Ten-year gilt yields approached the lowest level in two weeks Sept. 28 after research group GfK NOP Ltd. said U.K. consumer confidence improved in September, providing “grounds for optimism” on the economic outlook. Gilts returned 1 percent this quarter through Sept. 27, according to indexes compiled by Bloomberg and the European Federation of Financial Analysts Societies.
Yields have remained low since the Bank of England kept its asset-purchase target at 375 billion pounds and maintained the benchmark interest rate at a record low 0.5 percent on Sept. 6, in a bid to spur the economy.
Low interest rates on governments bonds are prompting investors to seek higher yields, according to Russel Matthews, a fund manager at BlueBay Asset Management Ltd. The homebuilder bonds would still need a full sovereign guarantee and be priced wider than 40 to 50 basis points over gilts for Matthews to contemplate buying them, he said.
The bonds are likely to trade within that basis-point range, according to Thomson of Glasgow, Scotland-based, Ignis. A basis point is the equivalent of 0.01 percentage point.

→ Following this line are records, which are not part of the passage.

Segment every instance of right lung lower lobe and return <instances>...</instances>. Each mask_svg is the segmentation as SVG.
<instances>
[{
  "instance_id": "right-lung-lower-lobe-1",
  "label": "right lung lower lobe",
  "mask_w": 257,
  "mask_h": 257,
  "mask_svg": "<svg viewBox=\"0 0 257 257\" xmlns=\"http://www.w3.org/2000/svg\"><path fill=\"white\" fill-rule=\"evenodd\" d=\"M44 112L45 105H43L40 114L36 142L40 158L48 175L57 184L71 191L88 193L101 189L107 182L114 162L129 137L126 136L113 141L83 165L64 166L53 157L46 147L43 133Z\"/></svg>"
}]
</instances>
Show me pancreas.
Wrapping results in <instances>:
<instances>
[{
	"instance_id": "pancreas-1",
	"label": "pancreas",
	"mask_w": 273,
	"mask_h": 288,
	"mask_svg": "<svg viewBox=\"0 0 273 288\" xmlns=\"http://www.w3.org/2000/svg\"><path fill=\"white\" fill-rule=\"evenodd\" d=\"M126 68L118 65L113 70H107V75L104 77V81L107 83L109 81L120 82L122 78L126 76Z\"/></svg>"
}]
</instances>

“The likelihood is that you would see these housing- association bonds trade at a premium to gilts,” Ignis said by phone. “Taking into account risk, probably somewhere between 30 and 50 basis points over gilts. People will just take the extra premium over gilts.”
Some people don’t think a government guarantee for housing associations is essential. Public backing may not be necessary because a housing association has never defaulted, Affinity Sutton Group Finance Director Mark Washer said in an interview. Affinity, a housing association with more than 57,000 properties, issued 250 million pounds of bonds to 17 institutional investors in September 2008.

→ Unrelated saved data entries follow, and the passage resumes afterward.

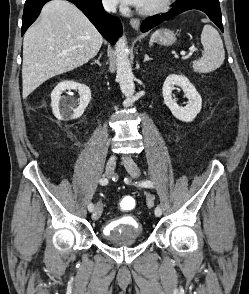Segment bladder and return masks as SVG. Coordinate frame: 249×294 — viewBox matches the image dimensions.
I'll use <instances>...</instances> for the list:
<instances>
[{
	"label": "bladder",
	"instance_id": "obj_1",
	"mask_svg": "<svg viewBox=\"0 0 249 294\" xmlns=\"http://www.w3.org/2000/svg\"><path fill=\"white\" fill-rule=\"evenodd\" d=\"M141 222L133 216L114 217L109 219L103 231V238L112 241L117 238H132L139 240L142 236Z\"/></svg>",
	"mask_w": 249,
	"mask_h": 294
}]
</instances>
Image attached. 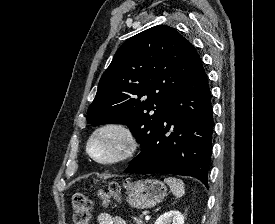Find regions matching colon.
I'll return each instance as SVG.
<instances>
[{
	"label": "colon",
	"instance_id": "5ec220e1",
	"mask_svg": "<svg viewBox=\"0 0 275 224\" xmlns=\"http://www.w3.org/2000/svg\"><path fill=\"white\" fill-rule=\"evenodd\" d=\"M121 186L116 182L108 184L106 190L99 191V197L104 204L111 199H119ZM92 213V201L82 193H76L72 197V218L74 224H89Z\"/></svg>",
	"mask_w": 275,
	"mask_h": 224
}]
</instances>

“A lot of the investors I’ve heard have said if they want gilts, they would buy gilts,” Washer said. “The regulator would be likely to step in if there was a housing association in distress.
“If you’re investing in one of the weaker housing associations, there’s still a perception that the government is de-facto standing behind it,” he said.
The opposition Labour Party has been supportive of the government’s proposal, increasing the chances it will take effect.
“If we had been in power, we would have done something similar in terms of the use of balance-sheet guarantees,” said Jack Dromey, Labour’s housing spokesman. “It’s a step in the right direction.”